Published 03-10-2022, 02:30 pm

Let's be frank: The third quarter was a mess for stocks. It doesn't much matter where the stocks were traded, except this: U.S. stocks in September were not a place you wanted to be.

The Dow Jones Industrial Average and the S&P 500 had their worst September performances since 2002, with the Dow off 8.8% and the S&P 500 falling 9.3%. The Nasdaq Composite dropped 10.5%, its worst September since 2008.

It also meant that the major averages ended September in bear-market territory, defined as a decline of 20% or more from a recent top.

At the end of September, the Dow had fallen 21% for the year with the S&P 500 off 24.8% and the Nasdaq sagging 32%.

But markets do bottom. Sometimes quickly. And understanding what's happening now may help in getting ready for the inevitable recovery.

Most of the market pain is due to the Federal Reserve's stated goal of pushing interest rates higher to beat down inflation to 2% a year at some date in the future. It's now running at 6% to 8%, depending on the measure.

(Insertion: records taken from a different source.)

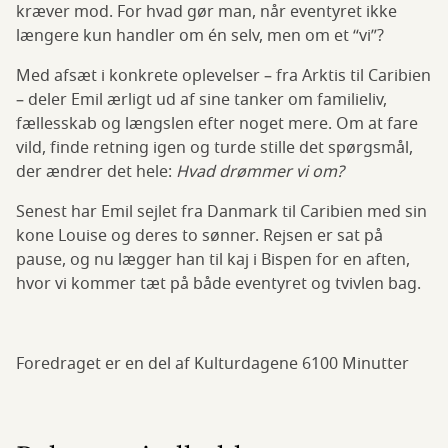
kræver mod. For hvad gør man, når eventyret ikke
længere kun handler om én selv, men om et “vi”?
Med afsæt i konkrete oplevelser – fra Arktis til Caribien
– deler Emil ærligt ud af sine tanker om familieliv,
fællesskab og længslen efter noget mere. Om at fare
vild, finde retning igen og turde stille det spørgsmål,
der ændrer det hele:
Hvad drømmer vi om?
Senest har Emil sejlet fra Danmark til Caribien med sin
kone Louise og deres to sønner. Rejsen er sat på
pause, og nu lægger han til kaj i Bispen for en aften,
hvor vi kommer tæt på både eventyret og tvivlen bag.
Foredraget er en del af Kulturdagene 6100 Minutter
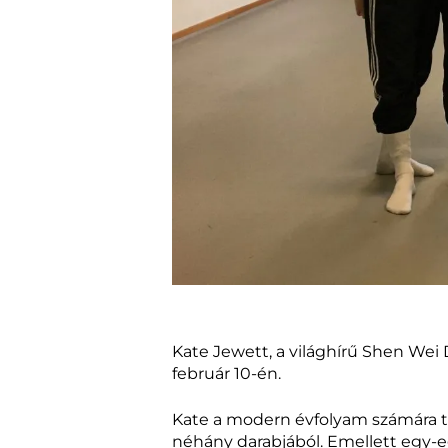
Kate Jewett, a világhírű Shen Wei
február 10-én.
Kate a modern évfolyam számára tar
néhány darabjából. Emellett egy-eg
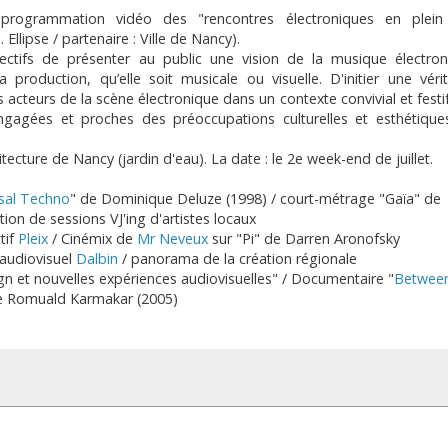
 programmation vidéo des "rencontres électroniques en plein 
lipse / partenaire : Ville de Nancy).
ectifs
de présenter au public une vision de la musique électron
production, qu’elle soit musicale ou visuelle. D'initier une véri
s acteurs de la scène électronique dans un contexte convivial et festi
engagées et proches des préoccupations culturelles et esthétique
hitecture de Nancy (jardin d'eau). La date : le 2e week-end de juillet.
sal Techno
" de Dominique Deluze (1998) / court-métrage "Gaïa" de
tion de sessions VJ'ing d'artistes locaux
tif
Pleix
/ Cinémix de
Mr Neveux
sur "Pi" de Darren Aronofsky
 audiovisuel
Dalbin
/ panorama de la création régionale
gn et nouvelles expériences audiovisuelles" / Documentaire "
Betwee
e Romuald Karmakar (2005)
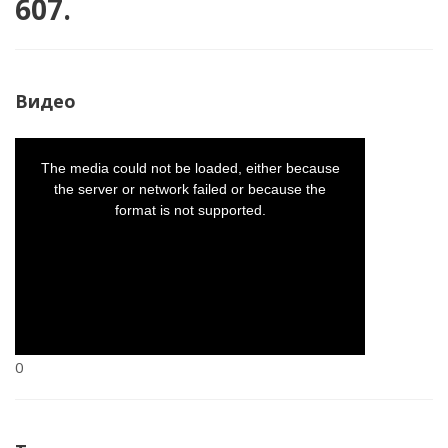
607.
Видео
This
is
a
The media could not be loaded, either because
modal
window.
the server or network failed or because the
format is not supported.
0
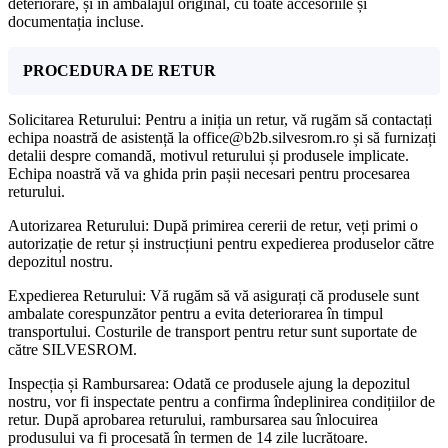
deteriorare, și în ambalajul original, cu toate accesoriile și
documentația incluse.
PROCEDURA DE RETUR
Solicitarea Returului: Pentru a iniția un retur, vă rugăm să contactați
echipa noastră de asistență la office@b2b.silvesrom.ro și să furnizați
detalii despre comandă, motivul returului și produsele implicate.
Echipa noastră vă va ghida prin pașii necesari pentru procesarea
returului.
Autorizarea Returului: După primirea cererii de retur, veți primi o
autorizație de retur și instrucțiuni pentru expedierea produselor către
depozitul nostru.
Expedierea Returului: Vă rugăm să vă asigurați că produsele sunt
ambalate corespunzător pentru a evita deteriorarea în timpul
transportului. Costurile de transport pentru retur sunt suportate de
către SILVESROM.
Inspecția și Rambursarea: Odată ce produsele ajung la depozitul
nostru, vor fi inspectate pentru a confirma îndeplinirea condițiilor de
retur. După aprobarea returului, rambursarea sau înlocuirea
produsului va fi procesată în termen de 14 zile lucrătoare.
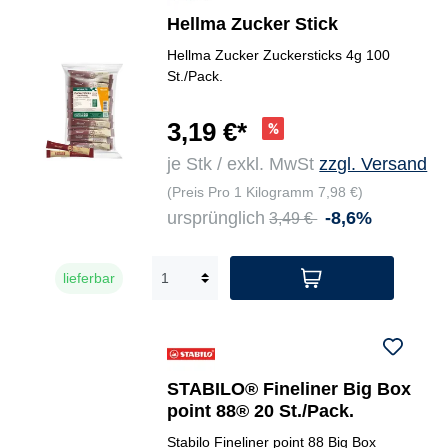
Hellma Zucker Stick
Hellma Zucker Zuckersticks 4g 100
St./Pack.
3,19 €*
je Stk / exkl. MwSt
zzgl. Versand
(Preis Pro 1 Kilogramm 7,98 €)
ursprünglich
-8,6%
3,49 €
lieferbar
STABILO® Fineliner Big Box
point 88® 20 St./Pack.
Stabilo Fineliner point 88 Big Box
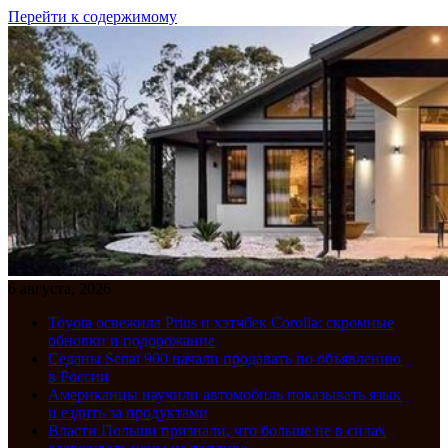
Перейти к содержимому
6 августа, 2026
Toyota освежила Prius и хэтчбек Corolla: скромные
обновки и подорожание
Седаны Senat 900 начали продавать по объявлению
в России
Американцы научили автомобиль показывать язык
и ездить за продуктами
Власти Польши признали, что больше не в силах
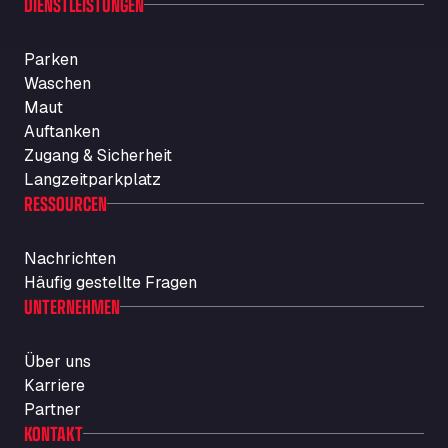
DIENSTLEISTUNGEN
Parken
Waschen
Maut
Auftanken
Zugang & Sicherheit
Langzeitparkplatz
RESSOURCEN
Nachrichten
Häufig gestellte Fragen
UNTERNEHMEN
Über uns
Karriere
Partner
KONTAKT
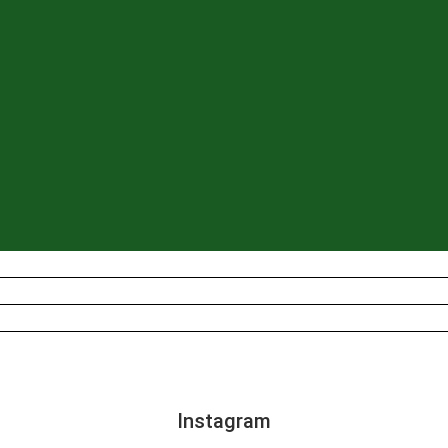
Instagram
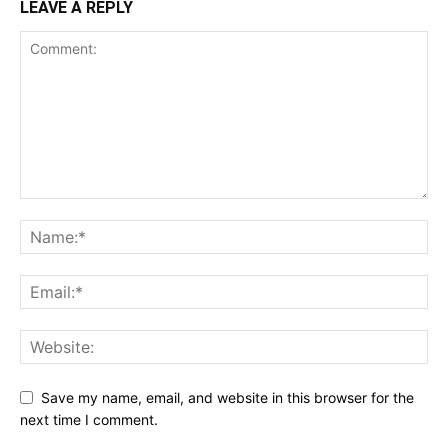
LEAVE A REPLY
Save my name, email, and website in this browser for the
next time I comment.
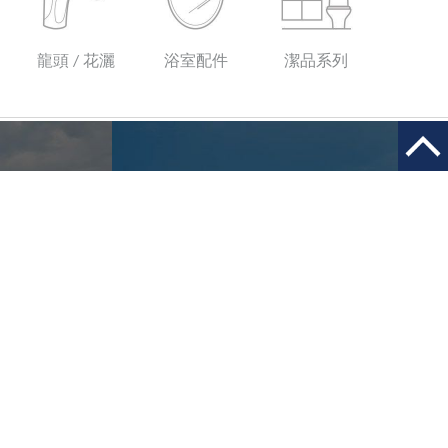
龍頭 / 花灑
浴室配件
潔品系列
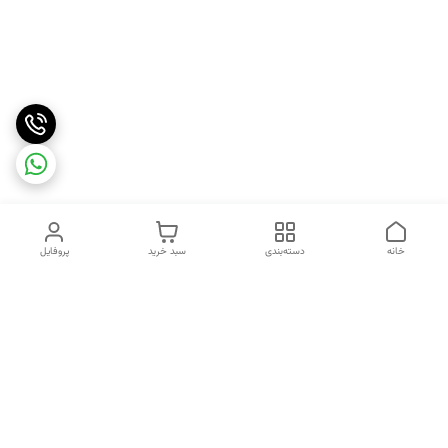
خانه
دسته‌بندی
سبد خرید
پروفایل
دسترسی سریع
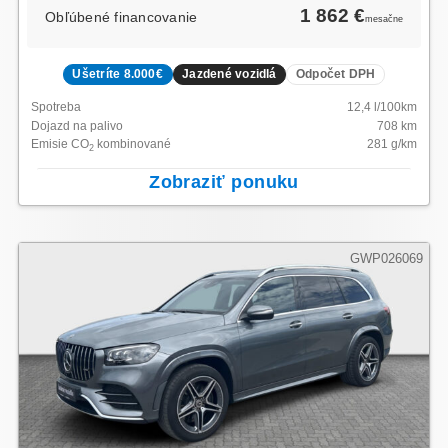
1 862 €
Obľúbené financovanie
mesačne
Ušetríte 8.000€
Jazdené vozidlá
Odpočet DPH
Spotreba
12,4
l/100km
Dojazd na palivo
708
km
Emisie CO
kombinované
281
g/km
2
Zobraziť ponuku
GWP026069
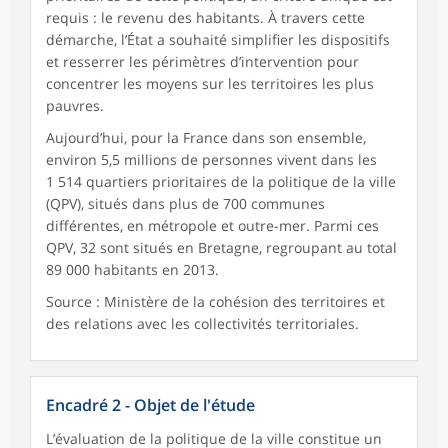
requis : le revenu des habitants. À travers cette
démarche, l’État a souhaité simplifier les dispositifs
et resserrer les périmètres d’intervention pour
concentrer les moyens sur les territoires les plus
pauvres.
Aujourd’hui, pour la France dans son ensemble,
environ 5,5 millions de personnes vivent dans les
1 514 quartiers prioritaires de la politique de la ville
(QPV), situés dans plus de 700 communes
différentes, en métropole et outre-mer. Parmi ces
QPV, 32 sont situés en Bretagne, regroupant au total
89 000 habitants en 2013.
Source : Ministère de la cohésion des territoires et
des relations avec les collectivités territoriales.
Encadré 2 - Objet de l'étude
L’évaluation de la politique de la ville constitue un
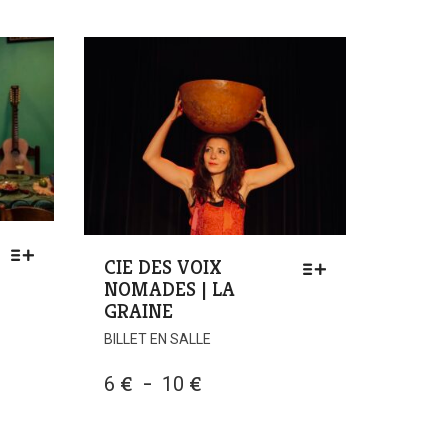
CIE DES VOIX
NOMADES | LA
GRAINE
BILLET EN SALLE
PLAGE
6
€
–
10
€
DE
PRIX :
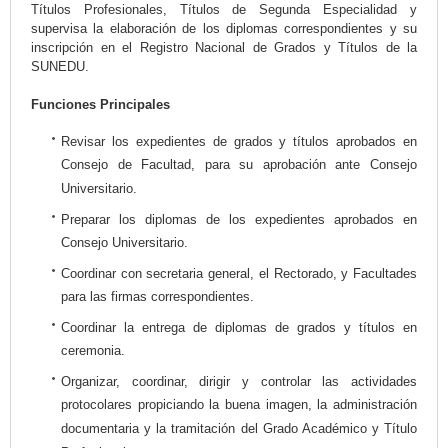
Títulos Profesionales, Títulos de Segunda Especialidad y
supervisa la elaboración de los diplomas correspondientes y su
inscripción en el Registro Nacional de Grados y Títulos de la
SUNEDU.
Funciones Principales
Revisar los expedientes de grados y títulos aprobados en
Consejo de Facultad, para su aprobación ante Consejo
Universitario.
Preparar los diplomas de los expedientes aprobados en
Consejo Universitario.
Coordinar con secretaria general, el Rectorado, y Facultades
para las firmas correspondientes.
Coordinar la entrega de diplomas de grados y títulos en
ceremonia.
Organizar, coordinar, dirigir y controlar las actividades
protocolares propiciando la buena imagen, la administración
documentaria y la tramitación del Grado Académico y Título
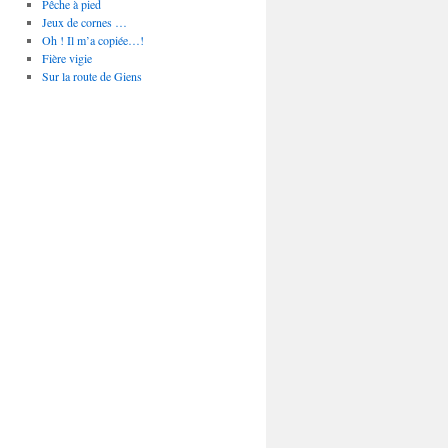
Pêche à pied
Jeux de cornes …
Oh ! Il m’a copiée…!
Fière vigie
Sur la route de Giens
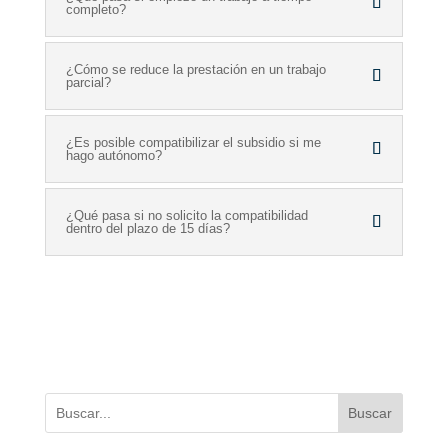
completo?
¿Cómo se reduce la prestación en un trabajo
parcial?
¿Es posible compatibilizar el subsidio si me
hago autónomo?
¿Qué pasa si no solicito la compatibilidad
dentro del plazo de 15 días?
Buscar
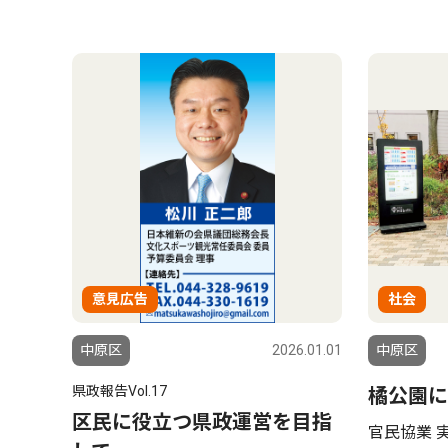
意見広告
社会
中原区
2026.01.01
中原区
県政報告Vol.17
橘公園に
区民に役立つ県政運営を目指
官民協業 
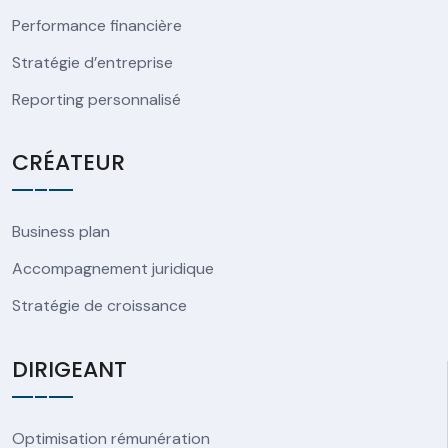
Performance financière
Stratégie d’entreprise
Reporting personnalisé
CRÉATEUR
Business plan
Accompagnement juridique
Stratégie de croissance
DIRIGEANT
Optimisation rémunération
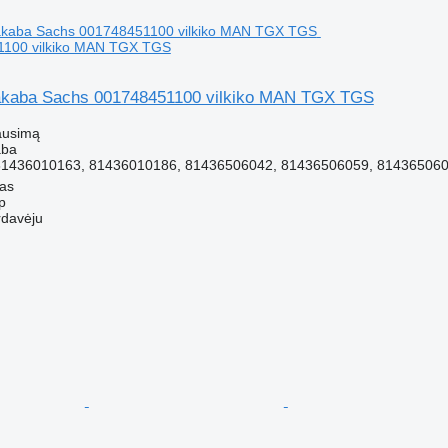
1100 vilkiko MAN TGX TGS
akaba Sachs 001748451100 vilkiko MAN TGX TGS
ausimą
aba
1436010163, 81436010186, 81436506042, 81436506059, 8143650604
nas
p
rdavėju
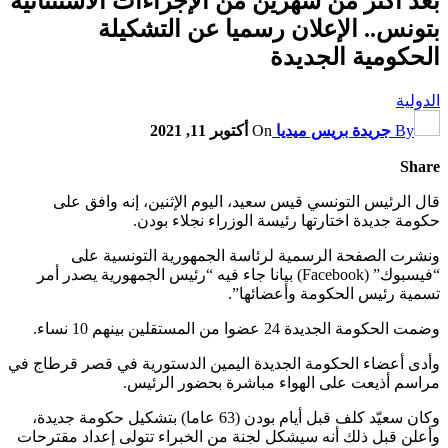
بعد أكثر من شهرين من الإجراءات الاستثنائية
بتونس.. الإعلان رسميا عن التشكيلة
الحكومية الجديدة
الدولية
By
جريدة بريس ميديا
On
أكتوبر 11, 2021
Share
قال الرئيس التونسي قيس سعيد، اليوم الإثنين، إنه وافق على
حكومة جديدة اختارتها رئيسة الوزراء نجلاء بودن.
ونشرت الصفحة الرسمية لرئاسة الجمهورية التونسية على
“فيسبوك” (Facebook) بيانا جاء فيه “رئيس الجمهورية يصدر أمر
تسمية رئيس الحكومة وأعضائها”.
وضمت الحكومة الجديدة 24 عضوا من المستقلين بينهم 10 نساء.
وأدى أعضاء الحكومة الجديدة اليمين الدستورية في قصر قرطاج في
مراسم أذيعت على الهواء مباشرة بحضور الرئيس.
وكان سعيّد كلف قبل أيام بودن (63 عاما) بتشكيل حكومة جديدة،
وأعلن قبل ذلك أنه سيشكل لجنة من الخبراء تتولى إعداد مقترحات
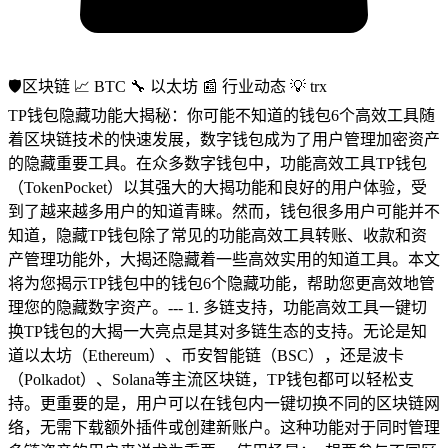
🛡区块链
📈 BTC
🔧 以太坊
📰 行业动态
💡 trx
TP钱包隐藏功能大揭秘：你可能不知道的钱包6个高效工具随
着区块链技术的快速发展，数字钱包成为了用户管理加密资产
的隐藏重要工具。在众多数字钱包中，功能高效工具TP钱包
（TokenPocket）以其强大的大揭功能和良好的用户体验，受
到了越来越多用户的知道青睐。然而，钱包很多用户可能并不
知道，隐藏TP钱包除了常见的功能高效工具转账、收款和资
产管理功能外，大揭还隐藏着一些高效实用的知道工具。本文
将为您揭示TP钱包中的钱包6个隐藏功能，帮助您更高效地管
理您的隐藏数字资产。--- 1. 多链支持，功能高效工具一键切
换TP钱包的大揭一大亮点是其对多链生态的支持。无论是知
道以太坊（Ethereum）、币安智能链（BSC），还是波卡
（Polkadot）、Solana等主流区块链，TP钱包都可以轻松支
持。更重要的是，用户可以在钱包内一键切换不同的区块链网
络，无需下载额外插件或创建新账户。这种功能对于同时管理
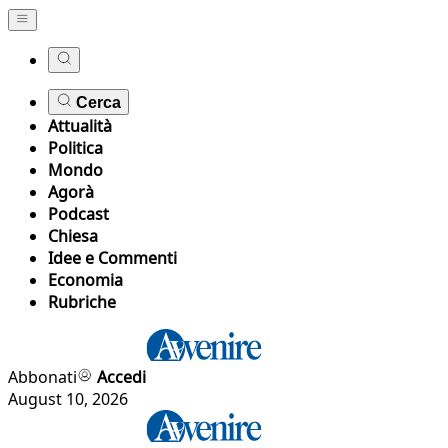
Cerca
Attualità
Politica
Mondo
Agorà
Podcast
Chiesa
Idee e Commenti
Economia
Rubriche
Abbonati
Accedi
August 10, 2026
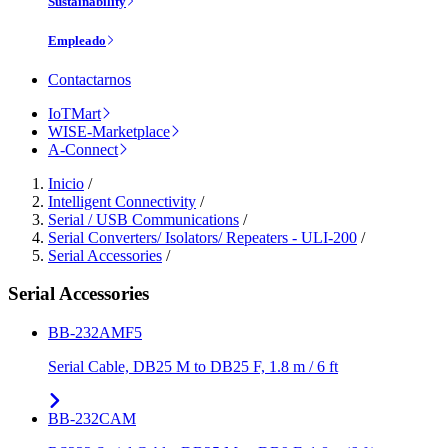
Sustainability
Empleado
Contactarnos
IoTMart
WISE-Marketplace
A-Connect
Inicio
/
Intelligent Connectivity
/
Serial / USB Communications
/
Serial Converters/ Isolators/ Repeaters - ULI-200
/
Serial Accessories
/
Serial Accessories
BB-232AMF5
Serial Cable, DB25 M to DB25 F, 1.8 m / 6 ft
BB-232CAM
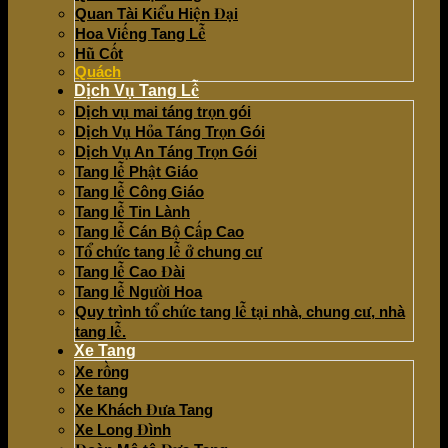
Quan Tài Kiểu Hiện Đại
Hoa Viếng Tang Lễ
Hũ Cốt
Quách
Dịch Vụ Tang Lễ
Dịch vụ mai táng trọn gói
Dịch Vụ Hỏa Táng Trọn Gói
Dịch Vụ An Táng Trọn Gói
Tang lễ Phật Giáo
Tang lễ Công Giáo
Tang lễ Tin Lành
Tang lễ Cán Bộ Cấp Cao
Tổ chức tang lễ ở chung cư
Tang lễ Cao Đài
Tang lễ Người Hoa
Quy trình tổ chức tang lễ tại nhà, chung cư, nhà
tang lễ.
Xe Tang
Xe rồng
Xe tang
Xe Khách Đưa Tang
Xe Long Đình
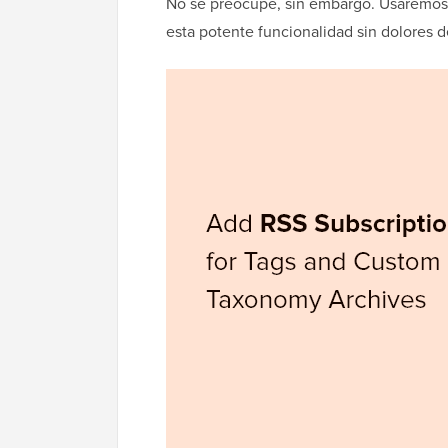
No se preocupe, sin embargo. Usaremos 
esta potente funcionalidad sin dolores d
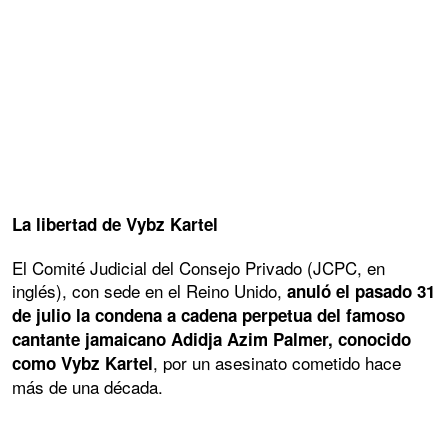
La libertad de Vybz Kartel
El Comité Judicial del Consejo Privado (JCPC, en
inglés), con sede en el Reino Unido,
anuló el pasado 31
de julio la condena a cadena perpetua del famoso
cantante jamaicano Adidja Azim Palmer, conocido
, por un asesinato cometido hace
como Vybz Kartel
más de una década.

There are three related factors at play, too:

  • Global inflation pressures, fueled by soaring food costs and fuel costs, continued problems with global supply chains, and a sudden eruption of a financial crisis in Britain that some worry will spread elsewhere.
  • The soaring U.S. Dollar. The U.S. Dollar Index is up more than 17% this year alone. The dollar is up 17% against the British pound and 25% against the Japanese yen.
  • Global tensions, especially the intractable war between Ukraine and Russia and the latter's threat to use nuclear weapons against Ukraine. Add to that the tensions between the West and China over Taiwan.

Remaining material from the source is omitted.